Paris: Rafael Nadal won’t panic after having his cloak of claycourt invincibility ripped to shreds by David Ferrer, but admits he needs to quickly rediscover his famed Spanish fire.
The world number one suffered just his third career defeat in Monte Carlo when he slumped to a shock 7-6 (7/1), 6-4 quarter-final loss to compatriot Ferrer on Friday.
Nadal had won the Monte Carlo title for eight successive years from 2005 to 2012 before his run was ended in 2013 by Novak Djokovic in the final.
Friday’s loss was his earliest in the principality since a third round exit against Guillermo Coria on his debut appearance in 2003 when he was just 16.
For Ferrer, the unheralded workhorse of the men’s tour, it was a first win on clay against the 13-time major winner since Stuttgart in 2004.
Even Nadal, whose season so far has seen titles in Doha and Rio and runners-up spots at the Australian Open and Miami, felt the shockwaves.
I started the year great in Doha and during Australia. But I don’t have to lie. After what happened in Australia it was a little bit harder for me to find again the intensity, the confidence, the inside power that always I have,” said the 27-year-old.
“Even if I won Rio, I played the final in Miami, there remains something in my mind and in my game.

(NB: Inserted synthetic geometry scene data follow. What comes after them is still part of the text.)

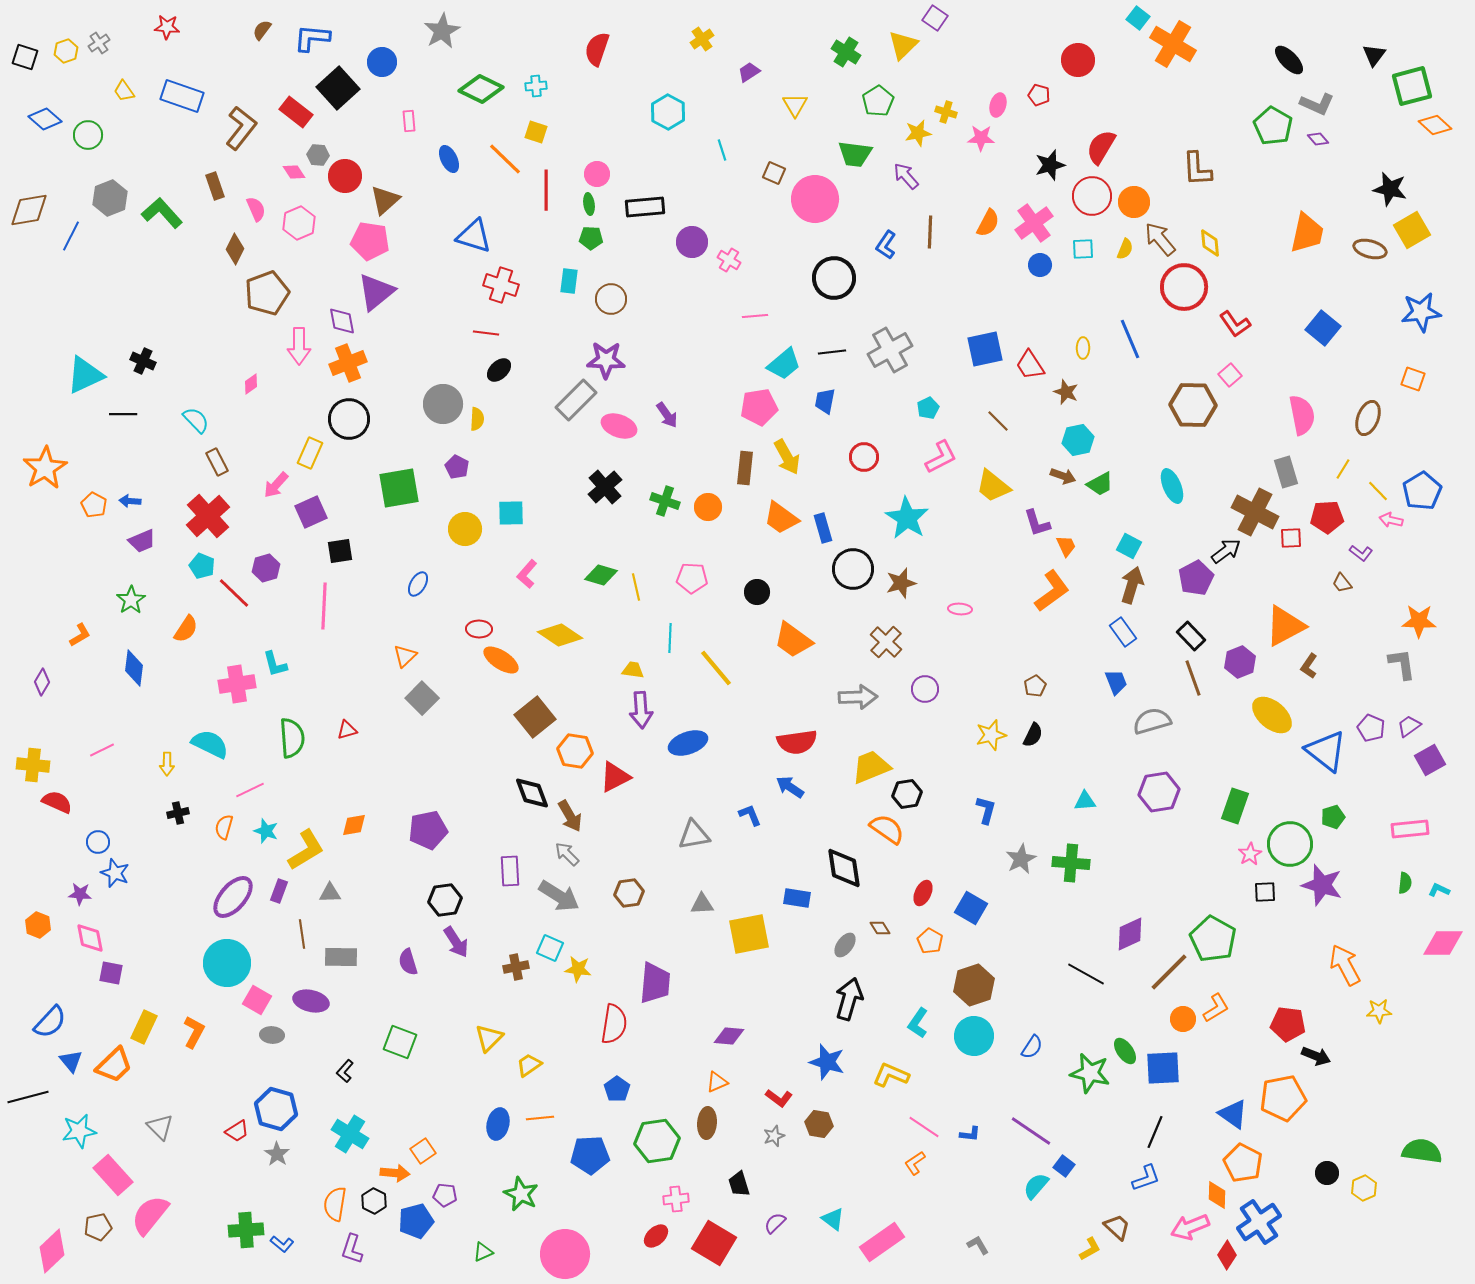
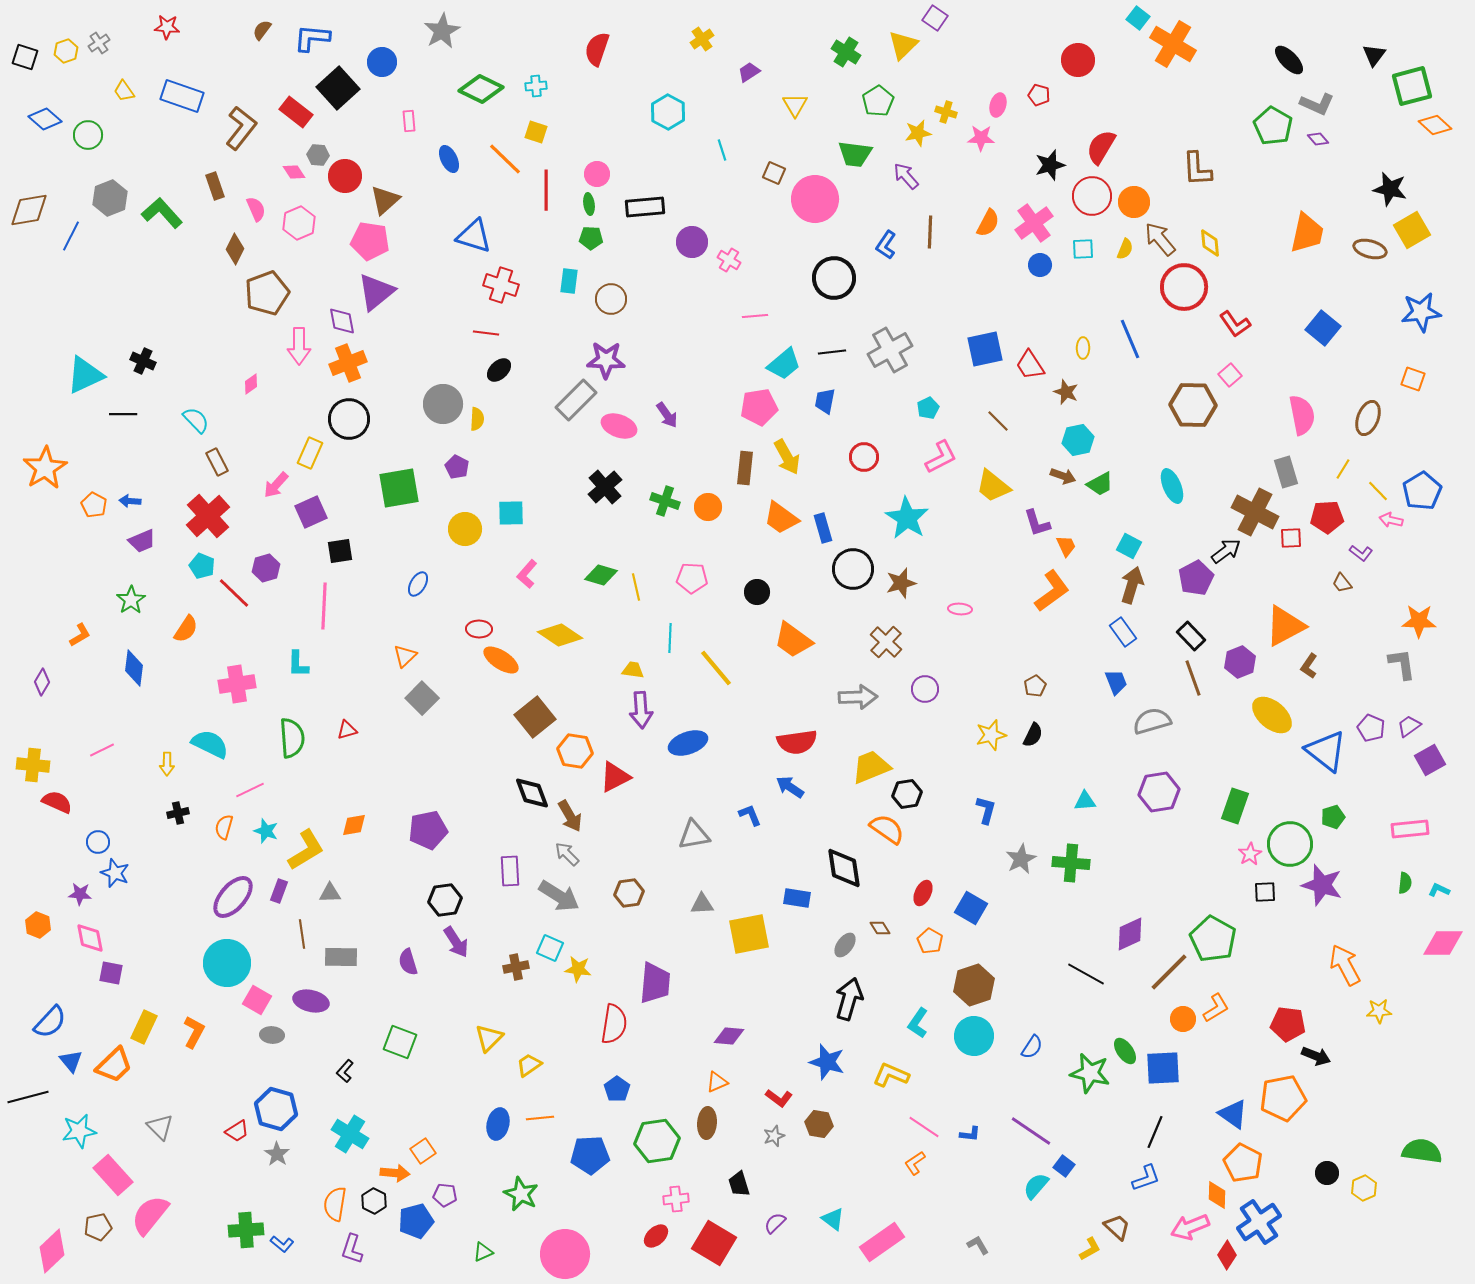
cyan L-shape at (275, 664): moved 23 px right; rotated 16 degrees clockwise
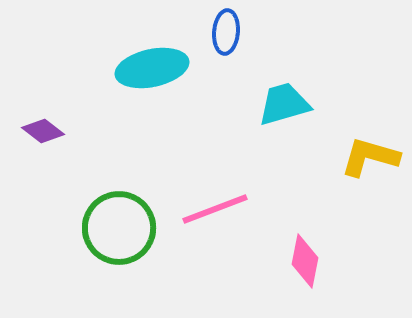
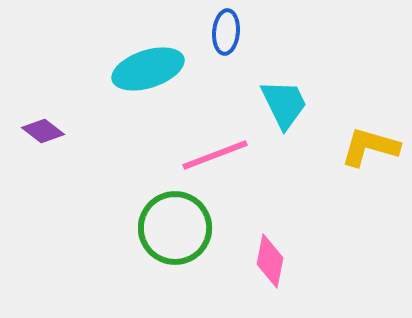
cyan ellipse: moved 4 px left, 1 px down; rotated 6 degrees counterclockwise
cyan trapezoid: rotated 80 degrees clockwise
yellow L-shape: moved 10 px up
pink line: moved 54 px up
green circle: moved 56 px right
pink diamond: moved 35 px left
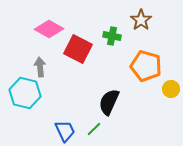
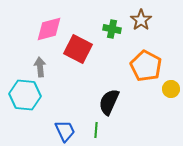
pink diamond: rotated 44 degrees counterclockwise
green cross: moved 7 px up
orange pentagon: rotated 12 degrees clockwise
cyan hexagon: moved 2 px down; rotated 8 degrees counterclockwise
green line: moved 2 px right, 1 px down; rotated 42 degrees counterclockwise
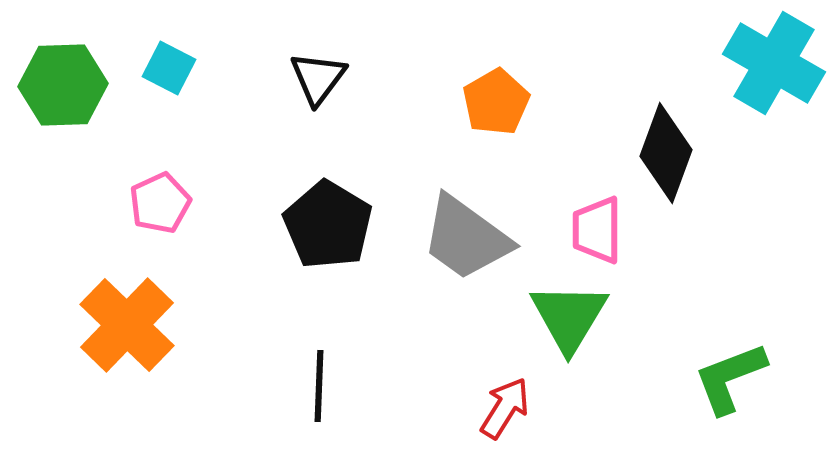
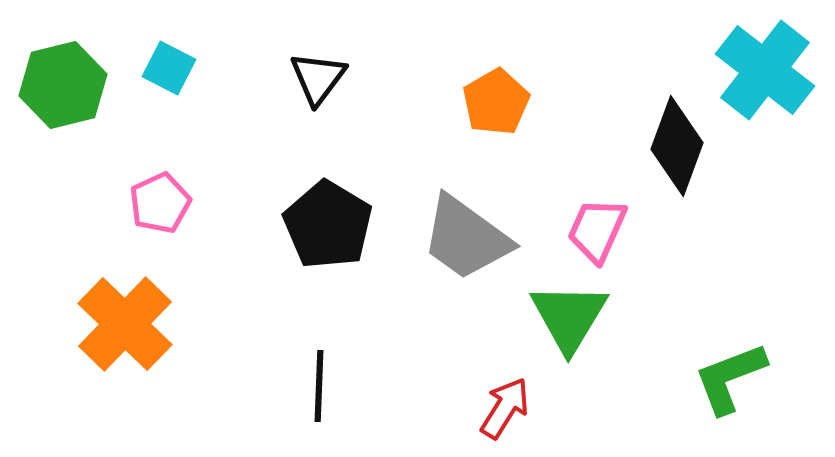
cyan cross: moved 9 px left, 7 px down; rotated 8 degrees clockwise
green hexagon: rotated 12 degrees counterclockwise
black diamond: moved 11 px right, 7 px up
pink trapezoid: rotated 24 degrees clockwise
orange cross: moved 2 px left, 1 px up
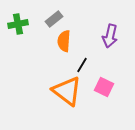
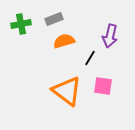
gray rectangle: rotated 18 degrees clockwise
green cross: moved 3 px right
orange semicircle: rotated 70 degrees clockwise
black line: moved 8 px right, 7 px up
pink square: moved 1 px left, 1 px up; rotated 18 degrees counterclockwise
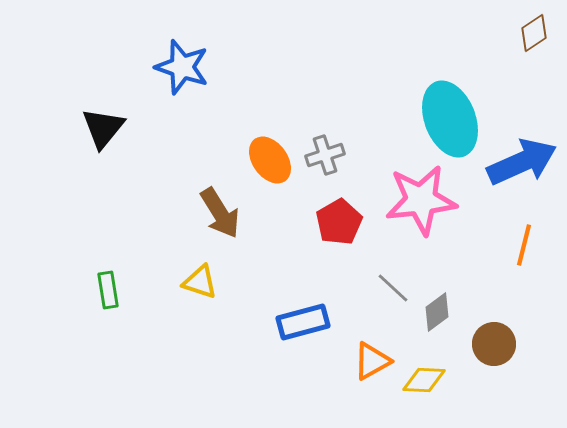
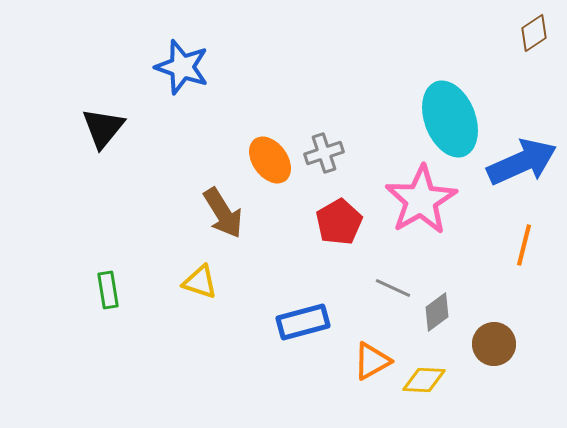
gray cross: moved 1 px left, 2 px up
pink star: rotated 24 degrees counterclockwise
brown arrow: moved 3 px right
gray line: rotated 18 degrees counterclockwise
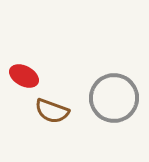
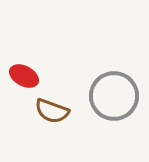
gray circle: moved 2 px up
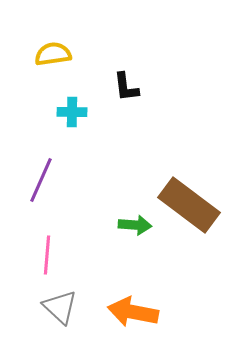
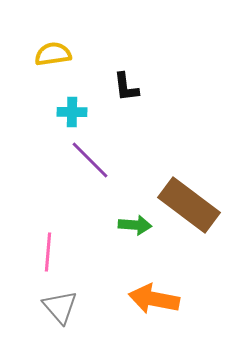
purple line: moved 49 px right, 20 px up; rotated 69 degrees counterclockwise
pink line: moved 1 px right, 3 px up
gray triangle: rotated 6 degrees clockwise
orange arrow: moved 21 px right, 13 px up
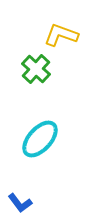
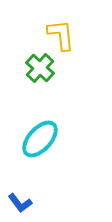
yellow L-shape: rotated 64 degrees clockwise
green cross: moved 4 px right, 1 px up
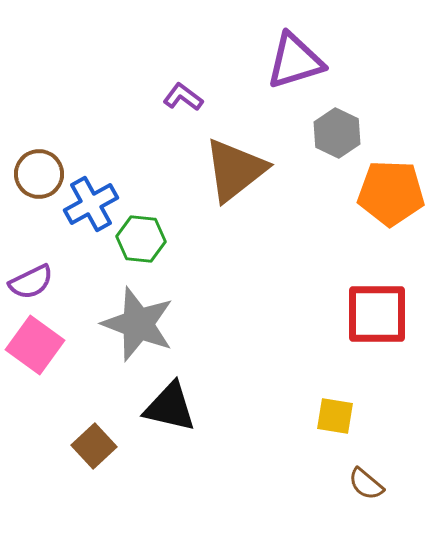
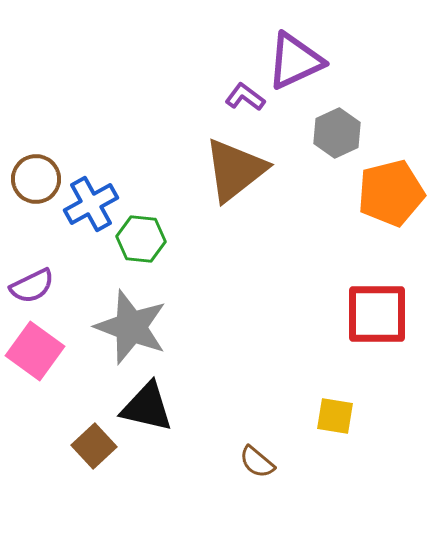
purple triangle: rotated 8 degrees counterclockwise
purple L-shape: moved 62 px right
gray hexagon: rotated 9 degrees clockwise
brown circle: moved 3 px left, 5 px down
orange pentagon: rotated 16 degrees counterclockwise
purple semicircle: moved 1 px right, 4 px down
gray star: moved 7 px left, 3 px down
pink square: moved 6 px down
black triangle: moved 23 px left
brown semicircle: moved 109 px left, 22 px up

I’m going to fight to try to find that solution soon.”
There will again be suggestions that Nadal, who will attempt to become a nine-time French Open champion at Roland Garros next month, needs an overhaul of his coaching set-up.
He has been guided by his uncle Toni since childhood and has vigorously defended his in-house operation even as rivals Djokovic, Roger Federer and Andy Murray ruthlessly wielded the coaching axe to keep up with Nadal’s blistering pace.